Streaming Video Input API¶

vLLM-Omni provides a WebSocket API for streaming video frames and optional audio chunks into Qwen3-Omni, then asking questions over the buffered session context.

Each server instance runs a single model specified at startup with vllm serve <model> --omni.

Quick Start¶

Start the Server¶

vllm serve Qwen/Qwen3-Omni-30B-A3B-Instruct \
    --deploy-config vllm_omni/deploy/qwen3_omni.yaml \
    --omni \
    --port 8000 \
    --trust-remote-code

Run the Example Client¶

python examples/online_serving/qwen3_omni/streaming_video_client.py \
    --url ws://localhost:8000/v1/video/chat/stream \
    --video /path/to/video.mp4 \
    --query "Describe what is happening in the video."

API Reference¶

Endpoint¶

WebSocket /v1/video/chat/stream

Protocol¶

Direction	Type	Required fields	Description
Client -> Server	`session.config`	none	First message. Configures output modalities, frame sampling, EVS, and prompts.
Client -> Server	`video.frame`	`data`	Base64 JPEG/PNG frame.
Client -> Server	`audio.chunk`	`data`	Base64 PCM16 16 kHz mono audio bytes.
Client -> Server	`video.query`	`text`	Ask a question over the buffered frames and audio.
Client -> Server	`video.done`	none	End the WebSocket session.
Server -> Client	`response.start`	none	Query generation started.
Server -> Client	`response.text.delta`	`delta`	Incremental text output.
Server -> Client	`response.text.done`	`text`	Final text output for the query.
Server -> Client	`response.audio.delta`	`data`, `format`	Incremental generated audio, base64 WAV.
Server -> Client	`response.audio.done`	none	Audio output finished.
Server -> Client	`session.done`	none	Session closed.
Server -> Client	`error`	`message`	Recoverable protocol or generation error.

`session.config` Fields¶

Field	Type	Default	Description
`model`	string or null	null	Optional model name. Usually omitted because the server hosts one model.
`modalities`	list[string]	`["text", "audio"]`	Output modalities. Use `["text"]`, `["audio"]`, or both.
`num_frames`	integer, 1-128	`4`	Number of buffered frames sampled for each query.
`max_frames`	integer, 1-256	`50`	Maximum retained frame buffer size. Oldest frames are evicted first.
`system_prompt`	string or null	null	Optional custom system prompt.
`use_audio_in_video`	bool	`true`	Include streamed audio chunks in multimodal video understanding when audio is present.
`sampling_params_list`	list or null	null	Optional per-stage sampling parameter overrides.
`enable_frame_filter`	bool	`true`	Enable EVS near-duplicate frame filtering.
`frame_filter_threshold`	float, 0.0-1.0	`0.95`	EVS similarity threshold.
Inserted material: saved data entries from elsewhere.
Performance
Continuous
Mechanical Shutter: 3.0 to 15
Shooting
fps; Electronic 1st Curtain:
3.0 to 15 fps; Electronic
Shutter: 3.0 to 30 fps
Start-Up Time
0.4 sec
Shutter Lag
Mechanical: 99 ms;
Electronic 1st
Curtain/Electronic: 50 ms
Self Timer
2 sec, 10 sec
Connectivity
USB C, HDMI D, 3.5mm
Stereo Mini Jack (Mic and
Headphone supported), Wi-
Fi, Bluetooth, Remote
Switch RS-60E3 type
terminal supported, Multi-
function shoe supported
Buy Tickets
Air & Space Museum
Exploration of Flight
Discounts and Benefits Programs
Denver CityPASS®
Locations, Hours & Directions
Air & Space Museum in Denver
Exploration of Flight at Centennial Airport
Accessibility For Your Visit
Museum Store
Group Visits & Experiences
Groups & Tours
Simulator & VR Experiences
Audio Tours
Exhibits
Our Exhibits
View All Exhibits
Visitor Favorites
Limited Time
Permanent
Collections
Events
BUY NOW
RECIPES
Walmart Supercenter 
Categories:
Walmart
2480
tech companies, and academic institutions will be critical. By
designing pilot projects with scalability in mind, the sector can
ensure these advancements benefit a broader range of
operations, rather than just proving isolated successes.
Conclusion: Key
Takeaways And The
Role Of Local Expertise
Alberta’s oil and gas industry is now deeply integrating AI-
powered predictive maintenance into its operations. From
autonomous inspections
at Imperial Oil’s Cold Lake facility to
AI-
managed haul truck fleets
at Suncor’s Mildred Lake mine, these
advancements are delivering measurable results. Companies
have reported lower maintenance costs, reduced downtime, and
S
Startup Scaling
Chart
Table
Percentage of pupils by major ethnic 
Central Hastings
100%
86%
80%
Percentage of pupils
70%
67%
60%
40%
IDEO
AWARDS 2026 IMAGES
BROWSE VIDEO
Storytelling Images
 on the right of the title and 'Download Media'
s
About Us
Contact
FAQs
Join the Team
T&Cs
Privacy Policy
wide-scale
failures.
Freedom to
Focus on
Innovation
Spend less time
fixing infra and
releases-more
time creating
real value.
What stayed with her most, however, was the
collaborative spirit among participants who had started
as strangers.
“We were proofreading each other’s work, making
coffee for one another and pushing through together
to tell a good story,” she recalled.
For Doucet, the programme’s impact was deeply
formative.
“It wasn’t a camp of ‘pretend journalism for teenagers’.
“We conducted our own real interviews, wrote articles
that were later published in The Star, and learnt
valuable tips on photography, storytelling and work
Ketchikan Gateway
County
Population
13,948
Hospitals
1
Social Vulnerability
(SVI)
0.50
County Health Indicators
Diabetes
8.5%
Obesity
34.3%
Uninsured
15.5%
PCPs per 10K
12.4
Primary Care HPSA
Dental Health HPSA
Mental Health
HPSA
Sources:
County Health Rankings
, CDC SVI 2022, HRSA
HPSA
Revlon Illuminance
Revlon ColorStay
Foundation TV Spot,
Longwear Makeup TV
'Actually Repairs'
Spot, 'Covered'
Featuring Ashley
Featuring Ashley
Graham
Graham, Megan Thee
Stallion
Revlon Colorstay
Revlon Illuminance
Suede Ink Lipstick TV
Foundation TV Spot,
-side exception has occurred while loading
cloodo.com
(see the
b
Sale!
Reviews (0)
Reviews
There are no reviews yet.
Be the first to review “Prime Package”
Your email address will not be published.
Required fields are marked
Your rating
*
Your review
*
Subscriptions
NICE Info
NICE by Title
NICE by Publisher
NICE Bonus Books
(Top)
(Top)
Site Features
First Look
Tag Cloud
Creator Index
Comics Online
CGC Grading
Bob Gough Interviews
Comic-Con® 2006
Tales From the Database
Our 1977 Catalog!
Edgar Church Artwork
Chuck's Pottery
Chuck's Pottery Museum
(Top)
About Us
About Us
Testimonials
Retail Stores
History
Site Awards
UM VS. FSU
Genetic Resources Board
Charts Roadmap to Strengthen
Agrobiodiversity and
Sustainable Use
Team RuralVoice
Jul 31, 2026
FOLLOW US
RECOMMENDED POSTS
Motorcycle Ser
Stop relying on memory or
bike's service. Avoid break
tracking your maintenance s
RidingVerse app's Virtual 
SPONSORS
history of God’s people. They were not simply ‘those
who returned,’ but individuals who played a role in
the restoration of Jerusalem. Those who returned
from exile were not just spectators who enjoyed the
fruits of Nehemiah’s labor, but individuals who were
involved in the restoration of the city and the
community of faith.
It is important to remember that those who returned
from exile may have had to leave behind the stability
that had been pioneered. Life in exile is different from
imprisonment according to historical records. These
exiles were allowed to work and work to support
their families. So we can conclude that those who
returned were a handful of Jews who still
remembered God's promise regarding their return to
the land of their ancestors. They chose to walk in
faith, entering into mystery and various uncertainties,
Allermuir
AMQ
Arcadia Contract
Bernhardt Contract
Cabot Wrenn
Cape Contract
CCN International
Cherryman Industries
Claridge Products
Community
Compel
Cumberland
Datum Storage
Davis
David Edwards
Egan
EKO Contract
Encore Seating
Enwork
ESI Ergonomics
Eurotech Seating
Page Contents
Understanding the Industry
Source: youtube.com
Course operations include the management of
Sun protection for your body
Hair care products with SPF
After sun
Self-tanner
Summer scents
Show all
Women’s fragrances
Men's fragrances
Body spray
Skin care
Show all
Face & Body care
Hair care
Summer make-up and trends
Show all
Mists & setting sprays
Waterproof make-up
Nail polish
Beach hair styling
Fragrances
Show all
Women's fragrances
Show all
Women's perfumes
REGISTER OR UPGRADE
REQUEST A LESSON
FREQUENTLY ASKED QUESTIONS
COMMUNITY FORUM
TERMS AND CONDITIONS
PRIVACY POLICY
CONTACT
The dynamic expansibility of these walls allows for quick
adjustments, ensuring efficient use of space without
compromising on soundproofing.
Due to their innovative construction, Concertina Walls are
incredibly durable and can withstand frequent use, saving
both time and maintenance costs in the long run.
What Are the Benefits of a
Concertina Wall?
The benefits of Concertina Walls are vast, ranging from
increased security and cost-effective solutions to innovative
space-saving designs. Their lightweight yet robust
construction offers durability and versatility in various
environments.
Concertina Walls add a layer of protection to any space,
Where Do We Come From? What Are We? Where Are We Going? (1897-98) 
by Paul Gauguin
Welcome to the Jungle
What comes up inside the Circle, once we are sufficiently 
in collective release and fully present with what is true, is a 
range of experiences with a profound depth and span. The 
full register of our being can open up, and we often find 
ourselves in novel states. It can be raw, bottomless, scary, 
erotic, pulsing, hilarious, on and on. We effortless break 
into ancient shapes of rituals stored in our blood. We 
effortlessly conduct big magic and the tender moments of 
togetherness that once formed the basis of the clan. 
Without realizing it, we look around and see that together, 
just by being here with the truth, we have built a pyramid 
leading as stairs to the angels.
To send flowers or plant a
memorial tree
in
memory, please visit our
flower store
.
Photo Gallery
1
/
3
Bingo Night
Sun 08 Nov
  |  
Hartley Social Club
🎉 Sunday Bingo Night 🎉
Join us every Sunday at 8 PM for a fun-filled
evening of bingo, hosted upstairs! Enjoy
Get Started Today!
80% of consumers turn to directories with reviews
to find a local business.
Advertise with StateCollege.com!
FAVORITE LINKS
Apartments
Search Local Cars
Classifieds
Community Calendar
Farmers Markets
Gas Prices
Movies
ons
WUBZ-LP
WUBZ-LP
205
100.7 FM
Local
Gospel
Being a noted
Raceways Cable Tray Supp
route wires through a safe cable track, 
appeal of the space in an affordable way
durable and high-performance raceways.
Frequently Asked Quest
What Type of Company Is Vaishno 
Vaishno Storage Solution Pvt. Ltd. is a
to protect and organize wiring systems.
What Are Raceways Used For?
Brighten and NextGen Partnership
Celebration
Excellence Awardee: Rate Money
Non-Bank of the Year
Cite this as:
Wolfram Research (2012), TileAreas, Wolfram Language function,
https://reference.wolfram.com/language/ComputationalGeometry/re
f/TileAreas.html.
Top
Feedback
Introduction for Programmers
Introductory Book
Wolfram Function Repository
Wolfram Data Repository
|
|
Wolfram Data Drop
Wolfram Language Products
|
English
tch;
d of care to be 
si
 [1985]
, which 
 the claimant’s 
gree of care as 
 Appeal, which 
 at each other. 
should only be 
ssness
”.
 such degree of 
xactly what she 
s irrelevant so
Higher keeps more frames; lower drops more near-duplicates.

Legacy Aliases¶

The server accepts these legacy field names and rewrites them before validation. New clients should send the canonical names above.

Legacy field	Canonical field
`num_sample_frames`	`num_frames`
`evs_enabled`	`enable_frame_filter`
`evs_threshold`	`frame_filter_threshold`

Environment Variables¶

Variable	Values	Default	Description
`VLLM_VIDEO_ASYNC_CHUNK`	`on`, `off`	`on`	Wire-level streaming switch. `off` buffers server-side deltas and emits coalesced outputs at the end of a query.
`VLLM_VIDEO_AUDIO_DELTA_MODE`	`fast`, `slow`	`fast`	Audio delta extraction strategy. `fast` emits only newly produced chunks; `slow` recomputes from accumulated audio and exists for A/B verification.

EVS Semantics¶

EVS compares downsampled frames and drops near-duplicate frames before they enter the session frame buffer. frame_filter_threshold controls retention: higher values are more permissive and keep more frames; lower values are more aggressive and drop more similar frames.

Known Limitations¶

Session KV reuse and incremental prefill are not implemented in this PR. Each video.query rebuilds the model prompt from the retained frame and audio buffers.
Back-to-back short replies can still expose an engine-layer scheduler race. The PR notes an observed workaround of at least 200 ms idle between turns when clients repeatedly see idle timeouts.
If the audio buffer exceeds the server limit, the server emits Audio buffer overflow and clears the currently buffered audio for the session.
The API is intended for Qwen3-Omni streaming video understanding; other models may not support the same multimodal processor arguments.